People and Opinions

The Importance of Education: Identifying truth and myths in infection control
by Darcy L. Helder and Medea Myhra

Hand hygiene has been the subject of everything in recent years, from research reports to editorials, from literature reviews to new Guidelines by HICPAC (Healthcare Infection Control Practices Advisory Committee). Are the true messages really getting through to those who need the information?

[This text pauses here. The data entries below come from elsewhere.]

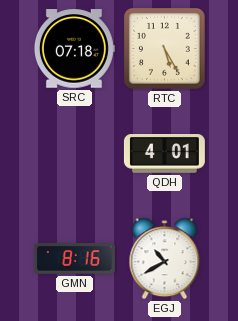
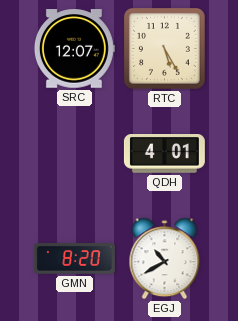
SRC: 07:18 -> 12:07
GMN: 8:16 -> 8:20
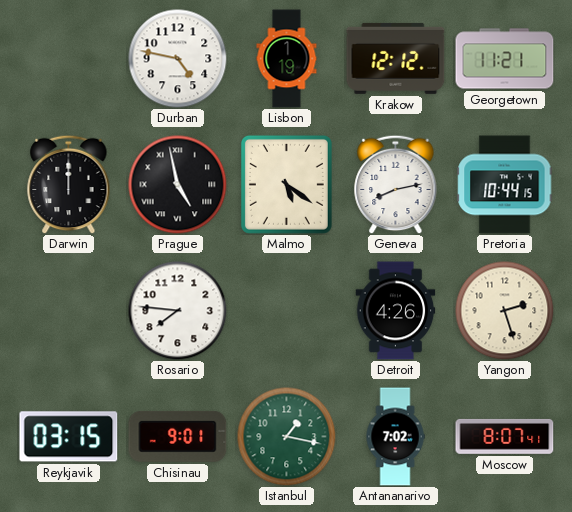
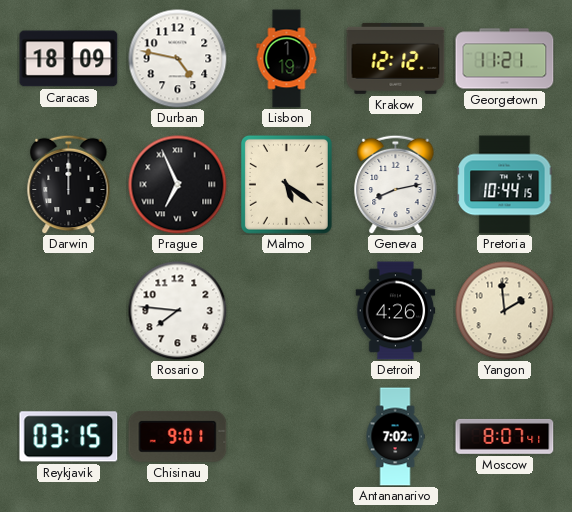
Caracas: none -> 18:09
Prague: 4:58 -> 6:56
Yangon: 2:27 -> 1:59
Istanbul: 1:17 -> none
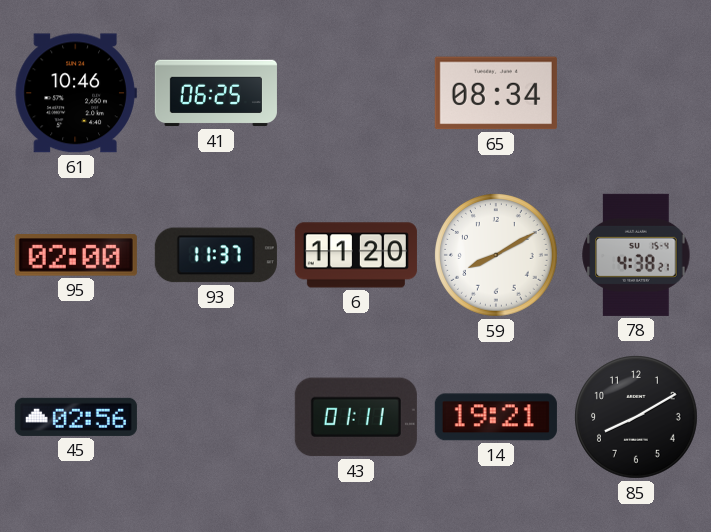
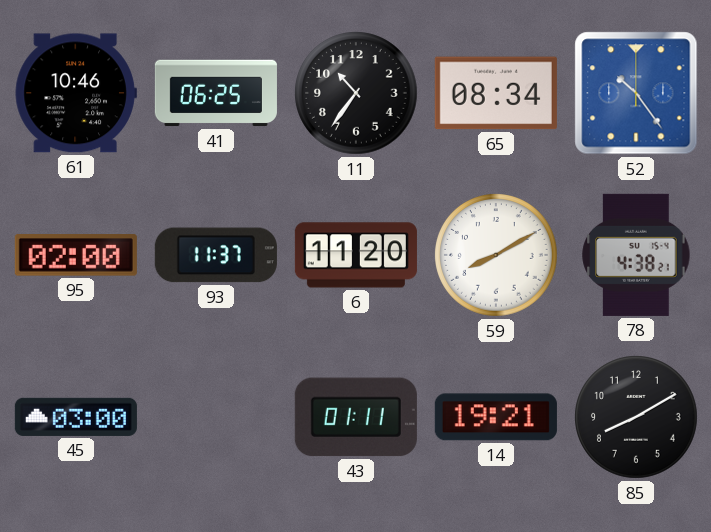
11: none -> 10:36
52: none -> 10:24
45: 02:56 -> 03:00
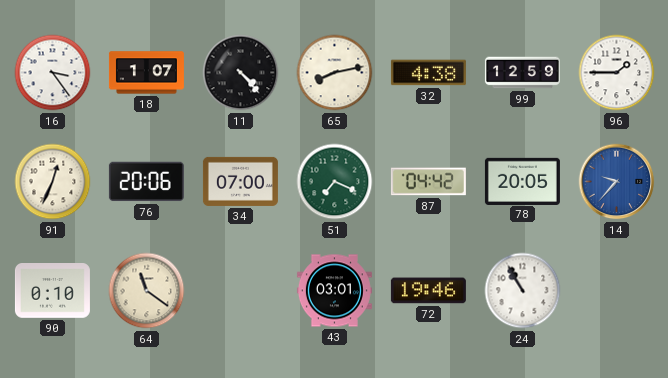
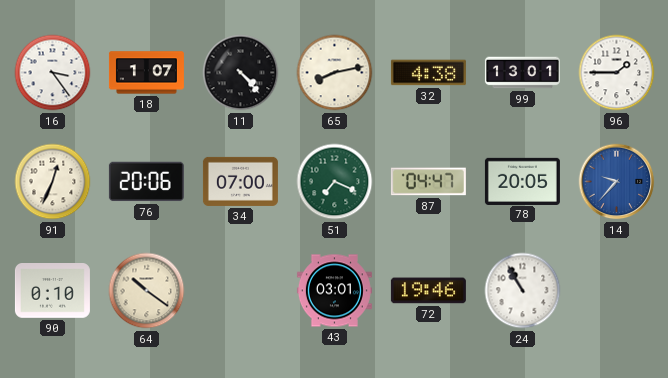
99: 12:59 -> 13:01
87: 04:42 -> 04:47
64: 11:21 -> 10:21
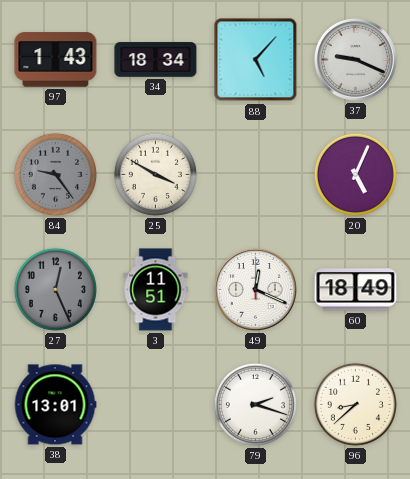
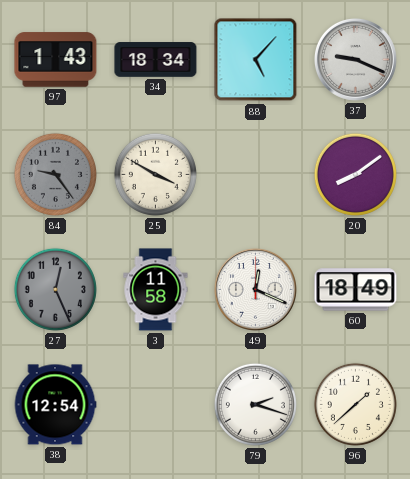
20: 5:04 -> 8:09
3: 11:51 -> 11:58
38: 13:01 -> 12:54
96: 8:38 -> 1:38
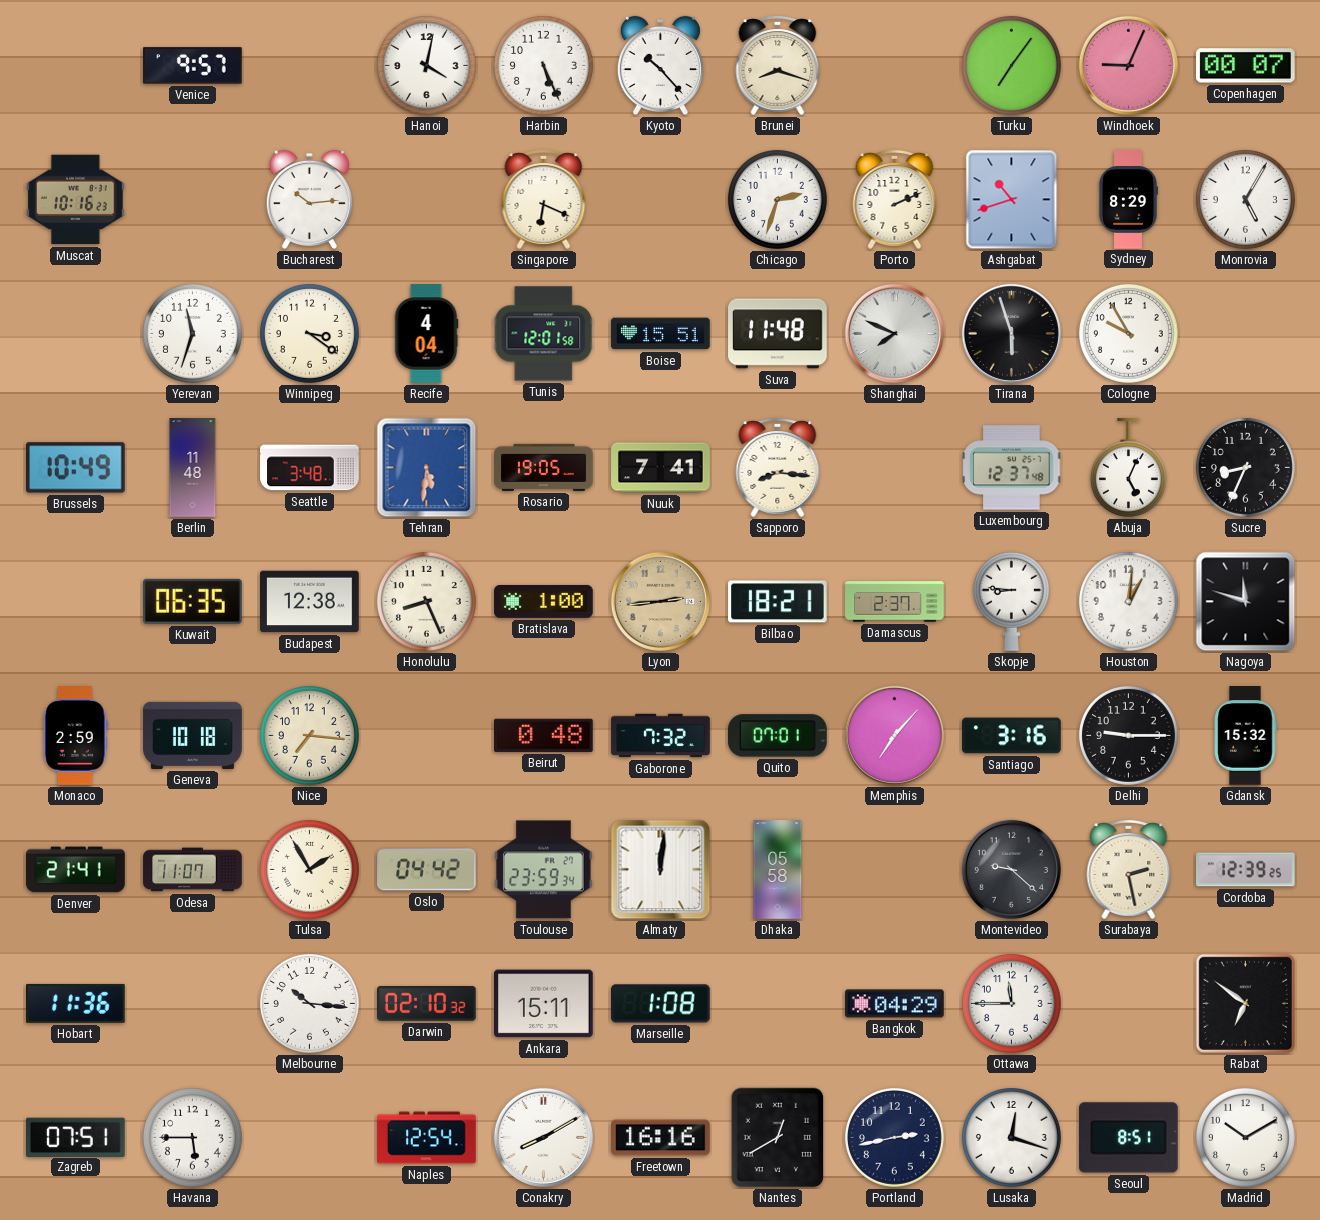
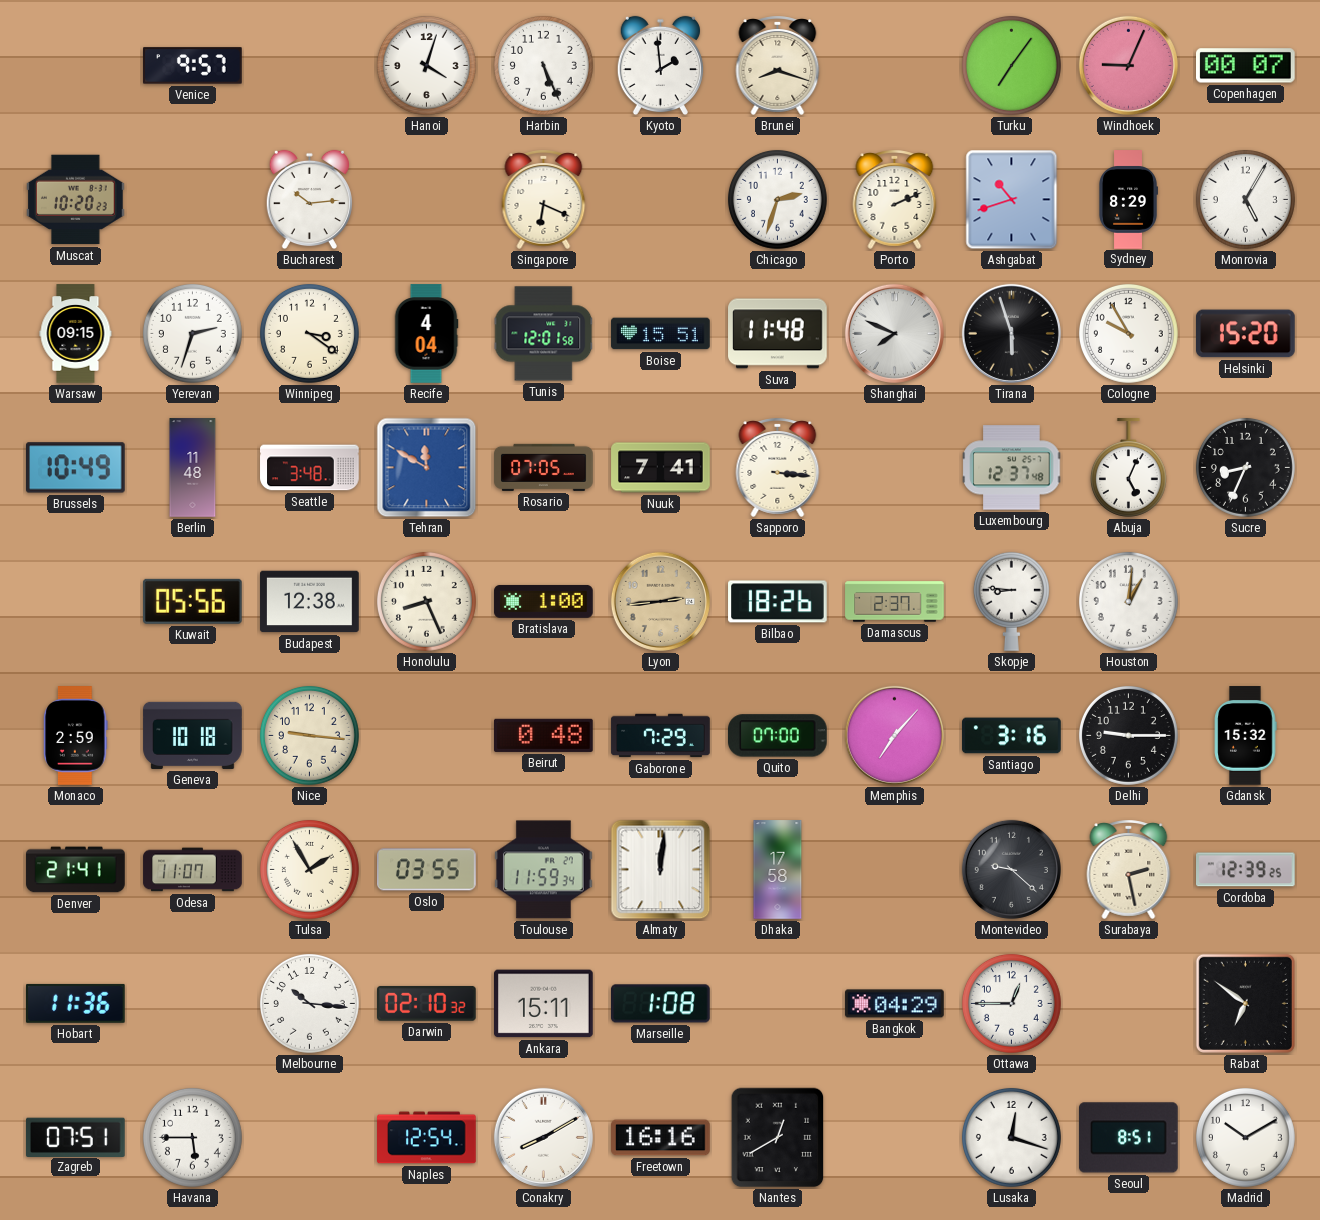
Hanoi: 4:02 -> 4:03
Kyoto: 10:23 -> 1:59
Muscat: 10:16 -> 10:20
Warsaw: none -> 09:15
Yerevan: 11:33 -> 2:33
Helsinki: none -> 15:20
Tehran: 5:31 -> 11:50
Rosario: 19:05 -> 07:05
Sapporo: 8:16 -> 3:16
Kuwait: 06:35 -> 05:56
Bilbao: 18:21 -> 18:26
Nagoya: 11:48 -> none
Nice: 7:16 -> 9:16
Gaborone: 7:32 -> 7:29
Quito: 07:01 -> 07:00
Oslo: 04:42 -> 03:55
Toulouse: 23:59 -> 11:59
Dhaka: 05:58 -> 17:58
Ottawa: 11:45 -> 12:45
Portland: 2:43 -> none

Identifying truths and myths
Infection Control practices in the field reveal both myths and reality where hand hygiene is involved. It is not only important to educate the health care workers (HCWs) about proper hand hygiene, but it is also important to educate Infection Control Practitioners (ICP’s) about what issues are truly relevant during product selection. One such myth is the claim that thickened alcohol-based hand rubs that contain carbomer will interfere with CHG (Chlorhexidine Gluconate) residual effects. Surgical scrub products are persistent on resident flora up to 6 hours for protection underneath gloves. For this reason, it is important that alcohol based products do not interfere with the effects of CHG if the surgery staff use alcohol products between procedures/surgery.

"It has been well established in the literature that when CHG is converted, wholly or partly, to an insoluble salt, a loss of antibacterial action is to be expected."1 A large company’s literature suggests "When tested in a lab, when a carbomer containing alcohol hand antiseptic is combined with CHG, a white precipitate is formed, thus demonstrating that the CHG has been deactivated." 2

While it is true a white precipitate forms in a test tube when combining CHG and carbomer alone, this does not necessarily inhibit the CHG antimicrobial activity. An independent lab compared the effects of a CHG product and carbomer-containing non-alcohol placebo mixture to a CHG product alone. To avoid having the alcohol bactericidal effect skew the results, the alcohol was removed. Results of this study showed that the carbomer-containing placebo did not reduce the residual effects of CHG.3 (Table 1) To the ICP, this would look to be an important distinguishing factor, when in fact it appears the addition of carbomer should not be a deterrent to selection. Heeg also confirmed this in 2001, comparing both oil-in-water emulsions and water-in-oil emulsions when used with alcohol hand rubs: "the administration of selected products for hand care does not necessarily impair hand disinfection."4

It is true that some compounds may have negative effects on CHG or other antimicrobial ingredients with residual effects5, however the total formula of a product is very important and not just one or two ingredients. Nonionic surfactants or anionic emulsifiers in lotions may interfere with CHG effectiveness. However, it cannot be assumed that products will or will not interfere, therefore, products must be tested in order to make a claim that hand disinfection is not impaired.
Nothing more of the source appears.